Conventional delinquency rates remain historically low while FHA and VA delinquency rates grow
- Florida saw a 1% rise in overall delinquency rates from the third quarter
- The FHA delinquency rate increased 57 basis points to 11.03%
- The VA delinquency rate increased 12 basis points to 4.7%
A survey of fourth-quarter mortgage delinquencies affirmed the persistence of a worrying trend, the latest figures from the Mortgage Bankers Association (MBA) show.
As conventional delinquency rates “remain near historical lows,” government delinquency rates continue to grow, widening the spread between the two.
In the fourth quarter, the total delinquency rate for conventional loans decreased by 1 basis point to 2.62% from the previous quarter, while the FHA delinquency rate increased 57 basis points to 11.03%, and the VA delinquency rate increased 12 basis points to 4.7%.
The overall delinquency rate for mortgage loans on one-to-four-unit residential properties increased to a seasonally adjusted rate of 3.98% of all loans outstanding at the end of the fourth quarter of 2024, the MBA’s National Delinquency Survey shows.
That represents a 6 basis-point rise quarterly and 10 basis-point rise from the fourth quarter of 2023 for the total delinquency rate. By loan type, delinquency rates increased by 1 basis point for conventional loans, 22 basis points for FHA loans, and 63 basis points for VA loans on a yearly basis.

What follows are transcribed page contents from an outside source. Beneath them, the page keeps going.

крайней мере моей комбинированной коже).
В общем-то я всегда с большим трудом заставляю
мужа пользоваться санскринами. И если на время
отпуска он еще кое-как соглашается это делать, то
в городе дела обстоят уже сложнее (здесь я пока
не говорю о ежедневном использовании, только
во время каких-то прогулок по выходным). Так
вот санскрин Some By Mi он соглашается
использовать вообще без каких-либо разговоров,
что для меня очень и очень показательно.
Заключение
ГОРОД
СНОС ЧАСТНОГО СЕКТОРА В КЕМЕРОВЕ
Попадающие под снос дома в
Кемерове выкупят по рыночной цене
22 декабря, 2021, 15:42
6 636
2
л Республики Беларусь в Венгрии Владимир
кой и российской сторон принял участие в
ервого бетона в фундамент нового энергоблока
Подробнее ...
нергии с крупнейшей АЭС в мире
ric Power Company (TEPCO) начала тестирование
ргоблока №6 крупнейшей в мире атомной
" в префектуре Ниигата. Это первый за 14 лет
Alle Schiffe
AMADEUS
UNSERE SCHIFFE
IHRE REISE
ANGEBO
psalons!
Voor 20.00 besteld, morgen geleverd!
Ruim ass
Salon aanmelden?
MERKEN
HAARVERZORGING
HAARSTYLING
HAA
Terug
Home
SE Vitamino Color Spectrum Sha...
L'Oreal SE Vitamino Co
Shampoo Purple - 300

“Although mortgage delinquencies rose only ten basis points in the fourth quarter of 2024 compared to one year ago, the composition of the delinquencies changed,” said Marina Walsh, CMB, MBA’s Vice President of Industry Analysis. “Conventional delinquencies remain near historical lows, but FHA and VA delinquencies are increasing at a faster pace.”
The spread between FHA and conventional delinquency rates reached 841 basis points by the end of the fourth quarter, while the VA and conventional spread was 208 basis points.

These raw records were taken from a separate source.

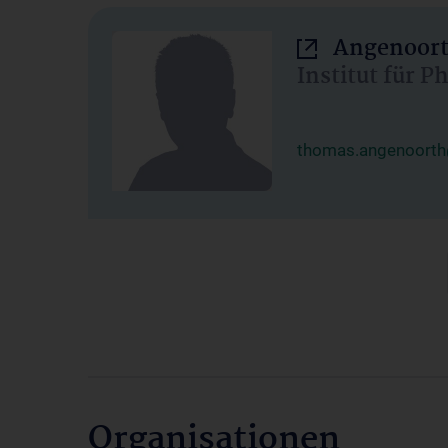
Angenoort
Institut für 
thomas.angenoorth
Organisationen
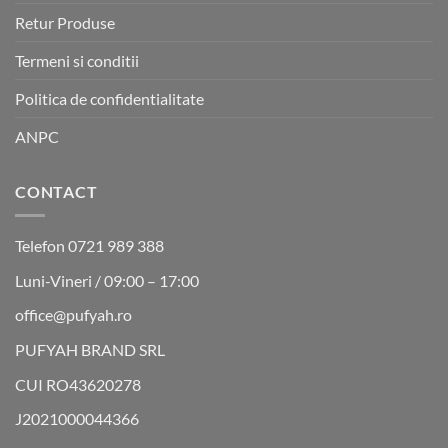
Retur Produse
Termeni si conditii
Politica de confidentialitate
ANPC
CONTACT
Telefon 0721 989 388
Luni-Vineri / 09:00 – 17:00
office@pufyah.ro
PUFYAH BRAND SRL
CUI RO43620278
J2021000044366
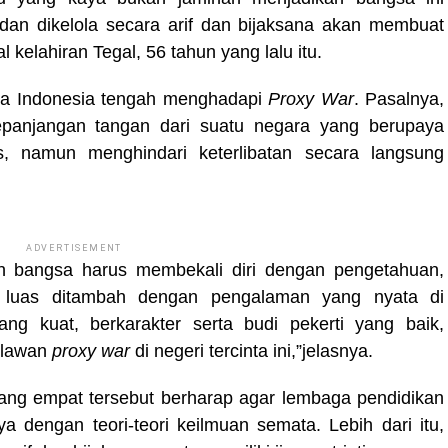
 dan dikelola secara arif dan bijaksana akan membuat
 kelahiran Tegal, 56 tahun yang lalu itu.
gsa Indonesia tengah menghadapi
Proxy War
. Pasalnya,
kepanjangan tangan dari suatu negara yang berupaya
s, namun menghindari keterlibatan secara langsung
ADVERTISEMENT
en bangsa harus membekali diri dengan pengetahuan,
 luas ditambah dengan pengalaman yang nyata di
ang kuat, berkarakter serta budi pekerti yang baik,
elawan
proxy war
di negeri tercinta ini,”jelasnya.
tang empat tersebut berharap agar lembaga pendidikan
a dengan teori-teori keilmuan semata. Lebih dari itu,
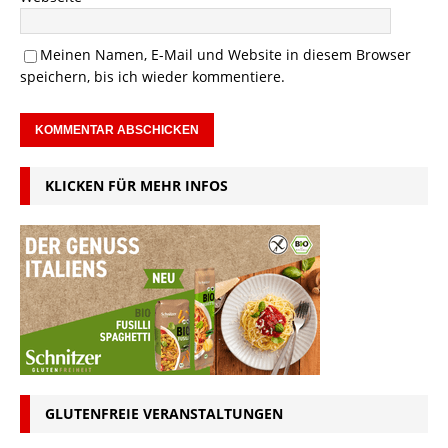
Meinen Namen, E-Mail und Website in diesem Browser
speichern, bis ich wieder kommentiere.
KLICKEN FÜR MEHR INFOS
GLUTENFREIE VERANSTALTUNGEN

“Government loans are also rolling to later stages of delinquency,” Walsh added. “Compared to one year ago, the seriously delinquent rate rose seventy basis points for FHA loans and fifty-seven basis points for VA loans, but only two basis points for conventional loans.”
Economic headwinds including inflationary pressures, natural disasters, lower personal savings rates, increasing consumer debt, and rising escrow costs for insurance and property taxes were cited as factors potentially contributing to higher delinquency rates with government borrowers.
“All of these factors may be impacting government borrowers to a greater extent than conventional borrowers,” the MBA’s report read.
States that experienced the largest quarterly increases in overall delinquency rates were Florida (+99 basis points), South Carolina (+59 basis points), North Carolina (+40 basis points), Georgia (+39 basis points), and Louisiana (+32 basis points).